Exercise -
Start to finish, write out the entries exactly, leaving the pictures aside.

Exercise data -
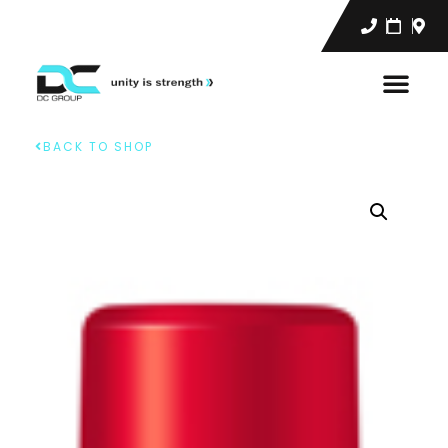
BACK TO SHOP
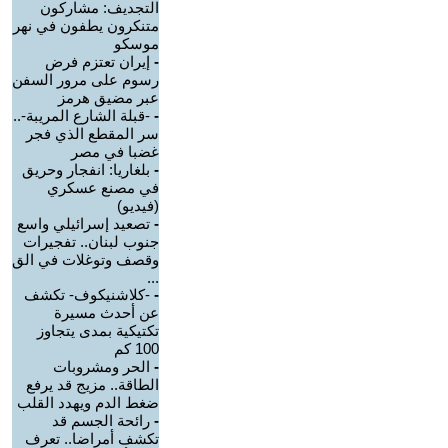
التجديف: مشاركون
متنكرون يطفون في نهر
موسكو
-
إيران تعتزم فرض
رسوم على مرور السفن
عبر مضيق هرمز
-
-قبلة الشارع المريبة-..
سر المقطع الذي فجر
غضبا في مصر
-
بلغاريا: انفجار وحريق
في مصنع عسكري
(فيديو)
-
تصعيد إسرائيلي واسع
جنوب لبنان.. تفجيرات
وقصف وتوغلات في الق
...
-
-كلاشنيكوف- تكشف
عن أحدث مسيرة
تكتيكية بمدى يتجاوز
100 كم
-
الحر ومشروبات
الطاقة.. مزيج قد يرفع
ضغط الدم ويهدد القلب
-
رائحة الجسم قد
تكشف أمراضا.. تعرف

Output below -
BACK TO SHOP
التجديف: مشاركون
متنكرون يطفون في نهر
موسكو
-
إيران تعتزم فرض
رسوم على مرور السفن
عبر مضيق هرمز
-
-قبلة الشارع المريبة-..
سر المقطع الذي فجر
غضبا في مصر
-
بلغاريا: انفجار وحريق
في مصنع عسكري
(فيديو)
-
تصعيد إسرائيلي واسع
جنوب لبنان.. تفجيرات
وقصف وتوغلات في الق
...
-
-كلاشنيكوف- تكشف
عن أحدث مسيرة
تكتيكية بمدى يتجاوز
100 كم
-
الحر ومشروبات
الطاقة.. مزيج قد يرفع
ضغط الدم ويهدد القلب
-
رائحة الجسم قد
تكشف أمراضا.. تعرف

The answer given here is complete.